Although the entries contain pictures, your copy should hold only their exact text.

Segment Start: Provided data

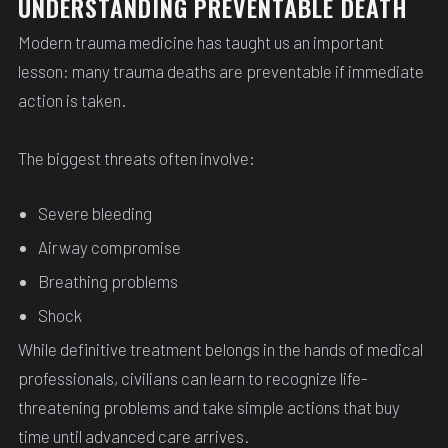
UNDERSTANDING PREVENTABLE DEATH
Modern trauma medicine has taught us an important
lesson: many trauma deaths are preventable if immediate
action is taken.
The biggest threats often involve:
Severe bleeding
Airway compromise
Breathing problems
Shock
While definitive treatment belongs in the hands of medical
professionals, civilians can learn to recognize life-
threatening problems and take simple actions that buy
time until advanced care arrives.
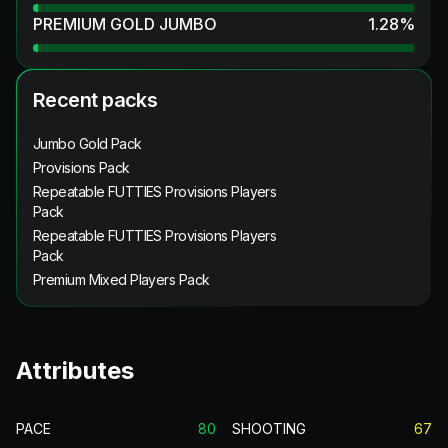
PREMIUM GOLD JUMBO
1.28
%
Recent packs
Jumbo Gold Pack
Provisions Pack
Repeatable FUTTIES Provisions Players
Pack
Repeatable FUTTIES Provisions Players
Pack
Premium Mixed Players Pack
Attributes
PACE
80
SHOOTING
67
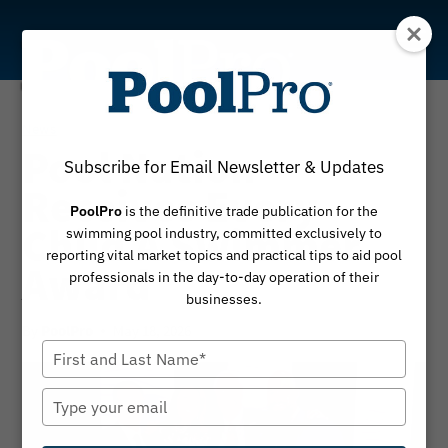
Skip
to
content
News
Pool Nation
Subscribe for Email Newsletter & Updates
Receives Every
PoolPro
is the definitive trade publication for the
Child A Swimmer
swimming pool industry, committed exclusively to
reporting vital market topics and practical tips to aid pool
Award
professionals in the day-to-day operation of their
businesses.
By
May 18, 2026
PoolPro
Type
your
name
Type
your
email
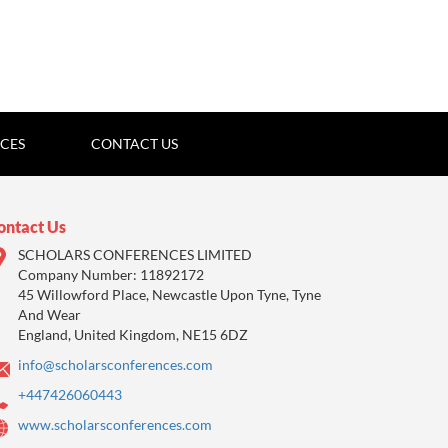
ICES
CONTACT US
ontact Us
SCHOLARS CONFERENCES LIMITED
Company Number: 11892172
45 Willowford Place, Newcastle Upon Tyne, Tyne
And Wear
England, United Kingdom, NE15 6DZ
info@scholarsconferences.com
+447426060443
www.scholarsconferences.com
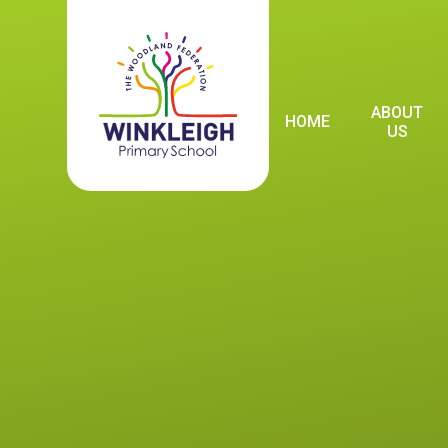
Skip to content ↓
ABOUT
HOME
US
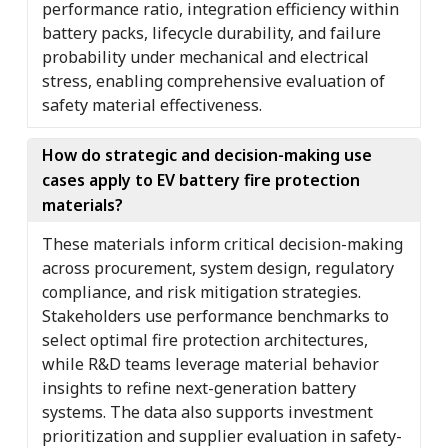
performance ratio, integration efficiency within
battery packs, lifecycle durability, and failure
probability under mechanical and electrical
stress, enabling comprehensive evaluation of
safety material effectiveness.
How do strategic and decision-making use
cases apply to EV battery fire protection
materials?
These materials inform critical decision-making
across procurement, system design, regulatory
compliance, and risk mitigation strategies.
Stakeholders use performance benchmarks to
select optimal fire protection architectures,
while R&D teams leverage material behavior
insights to refine next-generation battery
systems. The data also supports investment
prioritization and supplier evaluation in safety-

Segment End: Provided data

_Response to this exercise_.
UNDERSTANDING PREVENTABLE DEATH
Modern trauma medicine has taught us an important
lesson: many trauma deaths are preventable if immediate
action is taken.
The biggest threats often involve:
Severe bleeding
Airway compromise
Breathing problems
Shock
While definitive treatment belongs in the hands of medical
professionals, civilians can learn to recognize life-
threatening problems and take simple actions that buy
time until advanced care arrives.
PREMIUM GOLD JUMBO
1.28
%
Recent packs
Jumbo Gold Pack
Provisions Pack
Repeatable FUTTIES Provisions Players
Pack
Repeatable FUTTIES Provisions Players
Pack
Premium Mixed Players Pack
Attributes
PACE
80
SHOOTING
67
Skip
to
content
News
Pool Nation
Subscribe for Email Newsletter & Updates
Receives Every
PoolPro
is the definitive trade publication for the
Child A Swimmer
swimming pool industry, committed exclusively to
reporting vital market topics and practical tips to aid pool
Award
professionals in the day-to-day operation of their
businesses.
By
May 18, 2026
PoolPro
Type
your
name
Type
your
email
ICES
CONTACT US
ontact Us
SCHOLARS CONFERENCES LIMITED
Company Number: 11892172
45 Willowford Place, Newcastle Upon Tyne, Tyne
And Wear
England, United Kingdom, NE15 6DZ
info@scholarsconferences.com
+447426060443
www.scholarsconferences.com
Skip to content ↓
ABOUT
HOME
US
performance ratio, integration efficiency within
battery packs, lifecycle durability, and failure
probability under mechanical and electrical
stress, enabling comprehensive evaluation of
safety material effectiveness.
How do strategic and decision-making use
cases apply to EV battery fire protection
materials?
These materials inform critical decision-making
across procurement, system design, regulatory
compliance, and risk mitigation strategies.
Stakeholders use performance benchmarks to
select optimal fire protection architectures,
while R&D teams leverage material behavior
insights to refine next-generation battery
systems. The data also supports investment
prioritization and supplier evaluation in safety-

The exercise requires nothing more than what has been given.